I think there's roughly 3 types of closure:
Question that are completely unsuitable for the site because it's in the wrong language or is about some off-topic subject like gardening. These questions are expected to be closed and never re-opened. We should probably keep the ability to close these (unless you want them to be handled entirely by mod flags?). Personally, I think the new "advice" questions should also be close-able like this.
@Dharman has a comment on this saying
An off-topic question is one where we cannot provide an answer because it's out of our expertise area. Whether it's closed or not, chances are it's not going to get a good answer here.

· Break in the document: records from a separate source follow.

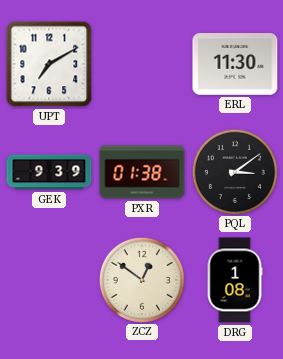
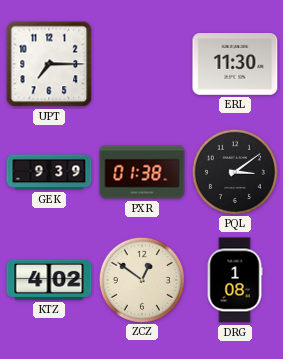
UPT: 7:10 -> 7:15
KTZ: none -> 4:02
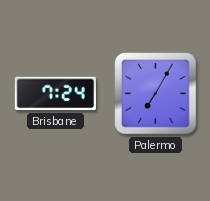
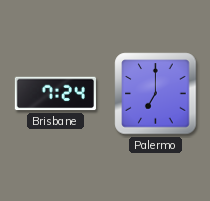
Palermo: 7:05 -> 7:00
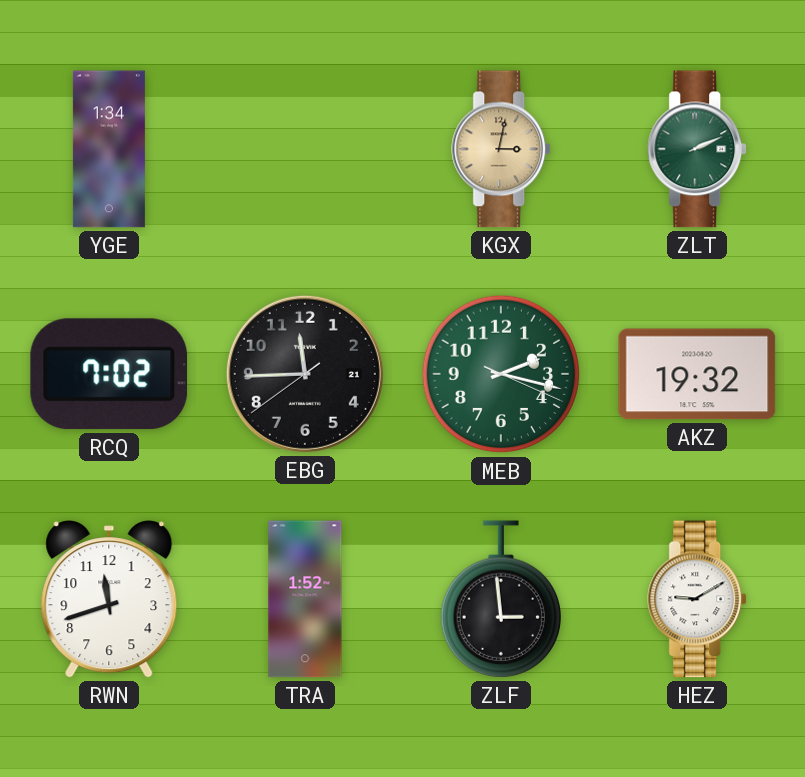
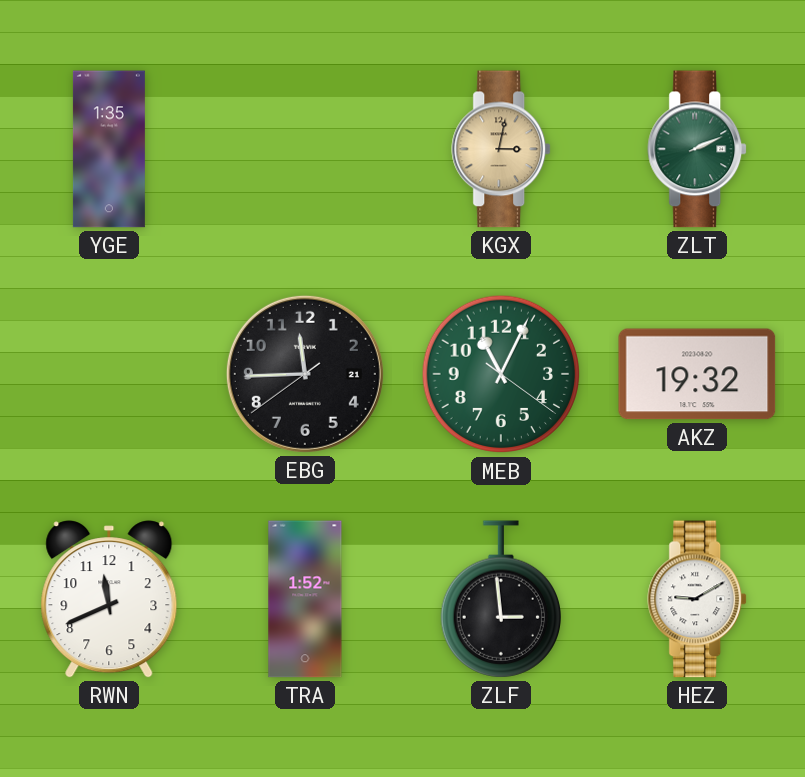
YGE: 1:34 -> 1:35
RCQ: 7:02 -> none
MEB: 2:17 -> 11:04
RWN: 11:42 -> 11:41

I disagree here - mainly because people will answer off-topic questions and that kind of encourages others. Dropping this type of closure essentially makes all subjects on-topic.
Questions are considered unanswerable because they need an MRE or something similar. The hope is that these will be improved and reopened, however if those are closed then it can be a frustrating experience getting them re-opened.
I also think people are sometimes too insistent on an MRE and in a lot of cases it is possible for a subject expert to answer as-is. (I'd argue this also applies to the staging ground to an extent and maybe we're overly strict about questions needing to be "perfect" to graduate.)
I'd be OK with these being left open to be answered or age into non-existence based on their merits. It removes the frustration of trying to get them reopened, and if they are actually answerable then they'll get answered.
Duplicates. Again can be a frustrating experience if the asker believes that the question is not a duplicate (either correctly or incorrectly).
I'm less clear on what to do about these - they fall somewhere between the two other cases. I think that accurate closure of duplicates is a good thing but also that it can be frustrating.